Information supplied:
□ □ □

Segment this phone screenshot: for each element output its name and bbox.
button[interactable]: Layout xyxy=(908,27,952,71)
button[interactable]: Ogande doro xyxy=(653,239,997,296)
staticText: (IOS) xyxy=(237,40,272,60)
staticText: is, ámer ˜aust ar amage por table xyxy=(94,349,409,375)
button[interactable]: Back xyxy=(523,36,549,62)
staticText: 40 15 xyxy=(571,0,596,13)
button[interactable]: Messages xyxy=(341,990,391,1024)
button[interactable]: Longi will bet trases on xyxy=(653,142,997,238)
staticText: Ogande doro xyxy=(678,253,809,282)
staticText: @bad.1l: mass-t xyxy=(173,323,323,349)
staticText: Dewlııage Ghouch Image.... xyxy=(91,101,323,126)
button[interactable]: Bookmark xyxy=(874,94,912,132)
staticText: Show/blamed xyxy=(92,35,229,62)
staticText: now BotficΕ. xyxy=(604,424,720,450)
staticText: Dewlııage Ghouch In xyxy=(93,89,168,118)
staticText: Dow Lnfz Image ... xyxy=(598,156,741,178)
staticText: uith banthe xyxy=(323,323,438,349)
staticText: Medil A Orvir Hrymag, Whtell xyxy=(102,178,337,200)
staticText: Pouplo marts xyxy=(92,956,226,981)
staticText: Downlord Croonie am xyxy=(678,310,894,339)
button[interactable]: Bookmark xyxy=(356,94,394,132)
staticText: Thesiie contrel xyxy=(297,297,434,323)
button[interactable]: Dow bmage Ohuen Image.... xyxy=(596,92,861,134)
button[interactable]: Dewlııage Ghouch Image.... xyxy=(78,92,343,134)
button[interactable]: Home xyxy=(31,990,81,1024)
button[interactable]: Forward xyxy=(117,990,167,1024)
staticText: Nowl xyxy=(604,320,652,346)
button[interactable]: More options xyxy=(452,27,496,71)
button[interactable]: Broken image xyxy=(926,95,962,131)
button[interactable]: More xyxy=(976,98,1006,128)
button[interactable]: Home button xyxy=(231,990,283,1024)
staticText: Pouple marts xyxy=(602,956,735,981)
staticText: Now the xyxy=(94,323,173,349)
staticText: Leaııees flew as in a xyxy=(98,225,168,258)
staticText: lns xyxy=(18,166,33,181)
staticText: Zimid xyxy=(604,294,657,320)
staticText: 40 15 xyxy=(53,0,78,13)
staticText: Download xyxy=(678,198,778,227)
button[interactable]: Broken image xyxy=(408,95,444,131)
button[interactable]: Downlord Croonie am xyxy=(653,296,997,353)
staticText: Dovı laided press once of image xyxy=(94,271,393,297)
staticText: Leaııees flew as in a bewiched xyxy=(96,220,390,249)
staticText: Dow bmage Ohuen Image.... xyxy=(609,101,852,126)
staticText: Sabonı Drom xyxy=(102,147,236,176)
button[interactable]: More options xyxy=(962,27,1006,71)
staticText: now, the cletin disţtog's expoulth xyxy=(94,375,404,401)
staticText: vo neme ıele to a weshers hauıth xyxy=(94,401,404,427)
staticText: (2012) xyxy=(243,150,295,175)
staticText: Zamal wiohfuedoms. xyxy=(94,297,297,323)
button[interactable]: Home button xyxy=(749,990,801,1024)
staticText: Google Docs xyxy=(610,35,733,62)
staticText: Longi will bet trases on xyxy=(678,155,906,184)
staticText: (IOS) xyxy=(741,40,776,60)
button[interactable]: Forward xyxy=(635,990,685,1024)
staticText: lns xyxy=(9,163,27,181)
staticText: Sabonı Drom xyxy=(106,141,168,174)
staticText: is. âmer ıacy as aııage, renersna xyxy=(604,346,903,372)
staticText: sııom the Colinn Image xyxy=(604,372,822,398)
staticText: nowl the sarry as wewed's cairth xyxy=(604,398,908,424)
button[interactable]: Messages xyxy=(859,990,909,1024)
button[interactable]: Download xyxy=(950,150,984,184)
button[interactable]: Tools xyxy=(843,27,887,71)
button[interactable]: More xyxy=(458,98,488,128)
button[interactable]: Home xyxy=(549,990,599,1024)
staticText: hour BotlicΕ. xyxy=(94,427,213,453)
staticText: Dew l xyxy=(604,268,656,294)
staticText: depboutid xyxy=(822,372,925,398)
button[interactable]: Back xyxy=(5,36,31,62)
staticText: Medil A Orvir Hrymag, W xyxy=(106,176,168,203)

□ □ □

Activity:
Report, from the entries above, each line where "doro" is found.

Task solution:
button[interactable]: Ogande doro xyxy=(653,239,997,296)
staticText: Ogande doro xyxy=(678,253,809,282)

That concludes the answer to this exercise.